Every vote important
Hyatt's fake Web site closely resembles the home page of the DavisandHighhouse.org site but claimed its mission was to "preserve Cary as one of the best places to live, with the lowest tax rate of any town in the Southeast - by exposing the NIMBYs for what they are." NIMBY is an acronym for "not in my backyard."
He said he created DavisandHighHouse.com because he didn't want a small group of people to swing an election.
"They were getting a lot of press as a big grassroots organization that was driving politics in western Cary, and that was simply not true," he said. "A couple dozen people ... basically just didn't want this development in their neck of the woods.
"The Web site itself, I don't consider unethical," he said. "Sending out the e-mail was probably a little unethical. ... But I did it anyway. ...
"I'm not happy that I got caught. On the other hand, I think it does serve to point out some interesting holes in the system. There's really no control at all over social networking, viral e-mails, there's little that can be done, and I think they are changing the face of politics."
Bush said she was surprised to learn Hyatt was behind the site.

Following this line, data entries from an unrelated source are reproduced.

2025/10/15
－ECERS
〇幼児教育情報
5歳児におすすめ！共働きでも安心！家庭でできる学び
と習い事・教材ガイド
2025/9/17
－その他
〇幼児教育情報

"He is the public face of carypolitics.org, which has a reputation of being a great place to have meaningful conversation about the town," she said. "I'm disappointed."
Robinson, the winner, said she didn't visit Hyatt's site until several weeks after the election.
"I thought it was humorous, and I didn't think it influenced the election," Robinson said.
Robinson is a critic of DavisandHighHouse.org, which she says often misleads voters with inaccurate information on its Web site.
"There are people at Davis and High House who are upset they got one-upped," she said.
"This kind of thing happens in politics. If you dish it out, you better be able to take it," Robinson said.